Hexanedioic acid, mixed benzyl and 2-(2-methoxyethoxy)ethyl diesters

Administrative data

Key value for chemical safety assessment

Genetic toxicity in vitro

Link to relevant study records

Reference

Endpoint:

in vitro gene mutation study in bacteria

Remarks:

Type of genotoxicity: gene mutation

Type of information:

experimental study

Adequacy of study:

key study

Study period:

7 May to 6 June 2003

Reliability:

1 (reliable without restriction)

Rationale for reliability incl. deficiencies:

other: Data is based on GLP compliant data accordingly to internationally recognised and EU guidelines.

Qualifier:

according to guideline

Guideline:

OECD Guideline 471 (Bacterial Reverse Mutation Assay)

GLP compliance:

yes (incl. QA statement)

Type of assay:

bacterial reverse mutation assay

Species / strain / cell type:

S. typhimurium TA 1535, TA 1537, TA 98 and TA 100

Species / strain / cell type:

E. coli WP2 uvr A

Metabolic activation:

with and without

Vehicle / solvent:

dimethyl sulphoxide

Untreated negative controls:

no

Negative solvent / vehicle controls:

yes

True negative controls:

no

Positive controls:

yes

Positive control substance:

9-aminoacridine

N-ethyl-N-nitro-N-nitrosoguanidine

benzo(a)pyrene

other: 2-Aminoanthracene, 4-Nitroquinoline-1-oxide

Species / strain:

S. typhimurium TA 1535, TA 1537, TA 98 and TA 100

Metabolic activation:

with and without

Genotoxicity:

negative

Cytotoxicity / choice of top concentrations:

no cytotoxicity

Vehicle controls validity:

valid

Untreated negative controls validity:

not valid

Positive controls validity:

valid

Species / strain:

E. coli WP2 uvr A

Metabolic activation:

with and without

Genotoxicity:

negative

Cytotoxicity / choice of top concentrations:

no cytotoxicity

Vehicle controls validity:

valid

Positive controls validity:

valid

Remarks on result:

other: all strains/cell types tested

Remarks:

Migrated from field 'Test system'.

The test material caused no visible reduction in the growth of the bacterial backgroundlawn at any dose level. The test material was, therefore, tested up to the maximum recommended dose level of 5000 µg/plate.  A slight, oily precipitate was observed at 5000µg/plate under an inverted microscope only. This observation did not prevent the scoring of revertant colonies.  

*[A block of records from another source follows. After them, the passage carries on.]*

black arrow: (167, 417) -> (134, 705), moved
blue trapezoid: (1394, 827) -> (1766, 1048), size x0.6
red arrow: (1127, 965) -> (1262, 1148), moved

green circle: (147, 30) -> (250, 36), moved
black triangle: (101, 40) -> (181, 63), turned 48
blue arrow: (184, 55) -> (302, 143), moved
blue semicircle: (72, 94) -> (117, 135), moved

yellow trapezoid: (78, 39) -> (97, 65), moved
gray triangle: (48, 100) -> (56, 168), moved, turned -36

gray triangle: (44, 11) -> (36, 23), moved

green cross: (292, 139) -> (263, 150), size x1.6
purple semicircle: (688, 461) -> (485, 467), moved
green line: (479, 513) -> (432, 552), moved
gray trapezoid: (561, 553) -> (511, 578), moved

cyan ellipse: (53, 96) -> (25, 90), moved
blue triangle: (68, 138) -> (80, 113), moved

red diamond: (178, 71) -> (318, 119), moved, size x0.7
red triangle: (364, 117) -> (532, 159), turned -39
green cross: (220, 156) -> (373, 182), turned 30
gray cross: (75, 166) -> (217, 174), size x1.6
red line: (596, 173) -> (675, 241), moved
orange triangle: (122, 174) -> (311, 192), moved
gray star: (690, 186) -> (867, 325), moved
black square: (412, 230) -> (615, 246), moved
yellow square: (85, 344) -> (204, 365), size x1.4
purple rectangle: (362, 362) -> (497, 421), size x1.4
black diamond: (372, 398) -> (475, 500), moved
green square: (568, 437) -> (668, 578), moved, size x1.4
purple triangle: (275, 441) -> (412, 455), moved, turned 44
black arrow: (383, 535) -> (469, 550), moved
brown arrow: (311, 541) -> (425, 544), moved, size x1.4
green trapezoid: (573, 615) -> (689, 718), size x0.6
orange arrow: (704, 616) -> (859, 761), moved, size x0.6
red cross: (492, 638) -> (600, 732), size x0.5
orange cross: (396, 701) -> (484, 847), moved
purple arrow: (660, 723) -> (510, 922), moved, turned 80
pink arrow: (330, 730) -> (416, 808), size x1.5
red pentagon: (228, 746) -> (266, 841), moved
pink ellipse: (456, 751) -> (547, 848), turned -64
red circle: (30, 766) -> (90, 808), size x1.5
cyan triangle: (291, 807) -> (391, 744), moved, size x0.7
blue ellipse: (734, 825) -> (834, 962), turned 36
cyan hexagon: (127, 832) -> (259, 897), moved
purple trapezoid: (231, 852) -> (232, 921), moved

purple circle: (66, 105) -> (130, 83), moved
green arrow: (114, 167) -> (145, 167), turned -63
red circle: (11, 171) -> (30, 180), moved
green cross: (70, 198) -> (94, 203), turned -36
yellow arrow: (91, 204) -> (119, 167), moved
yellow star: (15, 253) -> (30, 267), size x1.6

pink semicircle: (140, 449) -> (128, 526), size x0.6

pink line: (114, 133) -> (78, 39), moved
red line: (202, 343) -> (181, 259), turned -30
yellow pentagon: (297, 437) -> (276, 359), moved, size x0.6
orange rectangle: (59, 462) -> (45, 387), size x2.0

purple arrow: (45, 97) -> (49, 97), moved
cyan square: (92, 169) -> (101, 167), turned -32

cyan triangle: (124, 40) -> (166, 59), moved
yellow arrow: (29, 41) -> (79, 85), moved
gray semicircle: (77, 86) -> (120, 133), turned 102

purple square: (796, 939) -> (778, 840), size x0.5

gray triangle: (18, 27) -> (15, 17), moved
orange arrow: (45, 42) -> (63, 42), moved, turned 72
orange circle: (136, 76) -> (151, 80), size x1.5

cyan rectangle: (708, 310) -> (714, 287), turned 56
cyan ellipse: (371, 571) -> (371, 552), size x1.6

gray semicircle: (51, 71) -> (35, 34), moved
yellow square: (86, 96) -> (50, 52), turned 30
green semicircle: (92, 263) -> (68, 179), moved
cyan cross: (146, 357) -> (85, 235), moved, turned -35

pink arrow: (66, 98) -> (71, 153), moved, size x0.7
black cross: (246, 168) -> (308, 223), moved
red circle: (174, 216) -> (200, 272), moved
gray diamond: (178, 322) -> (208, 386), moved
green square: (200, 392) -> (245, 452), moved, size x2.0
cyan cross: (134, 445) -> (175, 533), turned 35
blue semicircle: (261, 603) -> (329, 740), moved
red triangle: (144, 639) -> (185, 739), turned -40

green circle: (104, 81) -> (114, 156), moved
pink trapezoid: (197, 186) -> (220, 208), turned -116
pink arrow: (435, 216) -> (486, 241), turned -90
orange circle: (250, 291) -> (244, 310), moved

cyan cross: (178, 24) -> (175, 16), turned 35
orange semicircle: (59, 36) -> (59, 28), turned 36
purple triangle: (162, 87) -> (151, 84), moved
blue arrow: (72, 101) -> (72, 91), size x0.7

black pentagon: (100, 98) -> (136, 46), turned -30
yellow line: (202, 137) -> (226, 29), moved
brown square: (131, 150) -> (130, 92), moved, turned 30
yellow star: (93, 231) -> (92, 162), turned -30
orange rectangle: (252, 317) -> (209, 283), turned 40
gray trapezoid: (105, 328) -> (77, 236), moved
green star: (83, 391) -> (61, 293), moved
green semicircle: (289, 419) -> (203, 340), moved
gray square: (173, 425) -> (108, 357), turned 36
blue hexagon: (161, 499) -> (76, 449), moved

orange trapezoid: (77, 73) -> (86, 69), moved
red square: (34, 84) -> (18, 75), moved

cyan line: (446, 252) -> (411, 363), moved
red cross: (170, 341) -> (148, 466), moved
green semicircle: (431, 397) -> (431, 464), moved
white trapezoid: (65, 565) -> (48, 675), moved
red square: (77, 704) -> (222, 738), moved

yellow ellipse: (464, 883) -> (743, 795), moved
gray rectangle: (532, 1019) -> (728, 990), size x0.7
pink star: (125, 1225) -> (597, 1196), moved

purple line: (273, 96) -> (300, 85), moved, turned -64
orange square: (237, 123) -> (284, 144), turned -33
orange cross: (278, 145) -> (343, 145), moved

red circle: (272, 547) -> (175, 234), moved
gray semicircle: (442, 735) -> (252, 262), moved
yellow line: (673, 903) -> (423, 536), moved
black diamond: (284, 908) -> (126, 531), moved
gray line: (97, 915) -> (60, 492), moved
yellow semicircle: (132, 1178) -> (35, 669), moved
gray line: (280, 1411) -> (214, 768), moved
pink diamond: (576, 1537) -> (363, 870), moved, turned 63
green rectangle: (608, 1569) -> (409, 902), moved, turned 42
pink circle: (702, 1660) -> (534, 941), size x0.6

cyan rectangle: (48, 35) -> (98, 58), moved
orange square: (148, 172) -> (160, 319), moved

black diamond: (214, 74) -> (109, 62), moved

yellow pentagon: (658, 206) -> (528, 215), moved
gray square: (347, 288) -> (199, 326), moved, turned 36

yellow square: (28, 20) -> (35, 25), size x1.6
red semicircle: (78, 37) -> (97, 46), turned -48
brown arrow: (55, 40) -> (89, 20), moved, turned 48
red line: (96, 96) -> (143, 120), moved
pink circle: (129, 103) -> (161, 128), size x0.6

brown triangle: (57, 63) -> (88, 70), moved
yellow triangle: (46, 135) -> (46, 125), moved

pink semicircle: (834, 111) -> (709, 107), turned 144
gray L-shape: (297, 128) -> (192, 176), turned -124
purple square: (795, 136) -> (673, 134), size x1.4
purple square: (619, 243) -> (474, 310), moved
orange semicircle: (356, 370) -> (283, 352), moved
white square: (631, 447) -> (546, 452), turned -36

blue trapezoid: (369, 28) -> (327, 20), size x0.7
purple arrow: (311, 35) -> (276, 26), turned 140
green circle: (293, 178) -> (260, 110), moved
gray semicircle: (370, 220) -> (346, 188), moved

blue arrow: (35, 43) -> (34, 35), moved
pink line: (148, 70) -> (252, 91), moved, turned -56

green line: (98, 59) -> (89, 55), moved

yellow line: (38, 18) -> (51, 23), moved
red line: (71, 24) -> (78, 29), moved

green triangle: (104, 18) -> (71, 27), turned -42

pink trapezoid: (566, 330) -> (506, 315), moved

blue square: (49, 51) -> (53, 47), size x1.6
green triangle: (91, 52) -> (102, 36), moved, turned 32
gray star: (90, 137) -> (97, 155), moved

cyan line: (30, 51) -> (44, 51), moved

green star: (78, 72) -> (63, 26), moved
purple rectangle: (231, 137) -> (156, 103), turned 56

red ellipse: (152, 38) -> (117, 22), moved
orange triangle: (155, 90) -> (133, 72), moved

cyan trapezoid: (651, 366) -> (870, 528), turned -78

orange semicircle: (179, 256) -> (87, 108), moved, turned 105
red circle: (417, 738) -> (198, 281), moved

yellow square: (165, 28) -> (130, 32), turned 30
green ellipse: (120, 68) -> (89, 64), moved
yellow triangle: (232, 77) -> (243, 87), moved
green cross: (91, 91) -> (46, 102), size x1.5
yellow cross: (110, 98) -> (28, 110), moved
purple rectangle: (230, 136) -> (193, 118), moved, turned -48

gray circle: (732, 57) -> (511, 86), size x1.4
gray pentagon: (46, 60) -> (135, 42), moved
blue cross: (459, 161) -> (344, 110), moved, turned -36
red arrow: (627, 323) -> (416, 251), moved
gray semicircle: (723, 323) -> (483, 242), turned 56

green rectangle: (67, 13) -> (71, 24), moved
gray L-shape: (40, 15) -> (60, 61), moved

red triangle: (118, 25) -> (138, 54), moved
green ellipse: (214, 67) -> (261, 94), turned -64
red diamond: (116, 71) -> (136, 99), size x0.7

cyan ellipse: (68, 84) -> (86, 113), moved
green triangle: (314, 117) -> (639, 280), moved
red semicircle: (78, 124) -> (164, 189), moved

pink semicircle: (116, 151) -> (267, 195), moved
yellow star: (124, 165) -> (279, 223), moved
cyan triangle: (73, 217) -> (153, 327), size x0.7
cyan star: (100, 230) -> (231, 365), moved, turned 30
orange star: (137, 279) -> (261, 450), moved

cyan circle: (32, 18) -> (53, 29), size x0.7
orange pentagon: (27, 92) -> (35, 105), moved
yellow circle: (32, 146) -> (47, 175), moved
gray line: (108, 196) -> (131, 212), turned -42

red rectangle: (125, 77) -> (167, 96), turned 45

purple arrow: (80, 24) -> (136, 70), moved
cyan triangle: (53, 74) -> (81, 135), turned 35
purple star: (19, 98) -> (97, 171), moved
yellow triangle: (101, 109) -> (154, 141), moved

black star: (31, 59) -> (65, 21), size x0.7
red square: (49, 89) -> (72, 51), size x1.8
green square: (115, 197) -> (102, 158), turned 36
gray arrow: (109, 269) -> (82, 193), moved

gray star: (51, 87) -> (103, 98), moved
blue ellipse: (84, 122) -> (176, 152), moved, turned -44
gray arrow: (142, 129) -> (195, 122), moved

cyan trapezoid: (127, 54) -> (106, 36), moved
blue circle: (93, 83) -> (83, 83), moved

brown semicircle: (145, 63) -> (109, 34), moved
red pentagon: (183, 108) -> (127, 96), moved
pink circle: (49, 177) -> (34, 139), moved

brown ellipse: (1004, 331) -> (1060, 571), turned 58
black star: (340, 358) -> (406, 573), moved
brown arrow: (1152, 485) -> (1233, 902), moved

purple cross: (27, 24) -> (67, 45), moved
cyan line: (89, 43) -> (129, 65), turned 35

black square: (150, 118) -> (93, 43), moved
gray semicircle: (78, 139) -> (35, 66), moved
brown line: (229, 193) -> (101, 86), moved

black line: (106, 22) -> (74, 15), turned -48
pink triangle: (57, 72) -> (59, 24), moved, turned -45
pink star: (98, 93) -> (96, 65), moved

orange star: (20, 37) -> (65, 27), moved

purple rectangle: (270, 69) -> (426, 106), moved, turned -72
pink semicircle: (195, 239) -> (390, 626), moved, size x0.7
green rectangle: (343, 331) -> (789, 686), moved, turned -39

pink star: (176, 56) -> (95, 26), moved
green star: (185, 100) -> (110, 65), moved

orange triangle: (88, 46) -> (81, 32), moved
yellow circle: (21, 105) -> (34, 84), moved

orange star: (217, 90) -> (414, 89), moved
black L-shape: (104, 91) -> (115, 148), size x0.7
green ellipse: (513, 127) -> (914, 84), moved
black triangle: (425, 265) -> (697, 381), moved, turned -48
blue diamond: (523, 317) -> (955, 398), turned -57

No significant increases in the frequency of revertant colonies were recorded for any of the bacterial strains, at any dose level either with or without metabolic activation.    

All of the positive control chemicals used in the test induced marked increases in the frequency of revertant colonies thus confirming the activity of the S9-mix and the sensitivity of the bacterial strains.

Conclusions:

Interpretation of results (migrated information):
negative

The substance is not mutagenic

Executive summary:

The mutagenic activity of the substance was assessed by means of the reverse mutation Ames test according to OECD 471 using four strains of salmonella and one strain of E. coli up to a maximum dose of 5000 µg/ plate with and without metabolic activation. The substance caused no revertant colonies and is considered to be non mutagenic under the conditions of the test.

Endpoint conclusion

Endpoint conclusion:

no adverse effect observed (negative)

Additional information

Justification for classification or non-classification

Data is currently available from one in vitro assay in accordance with the requirements of Annex VII of REACH. The substance produced no revertant colonies within the Ames test and is considered non mutagenic.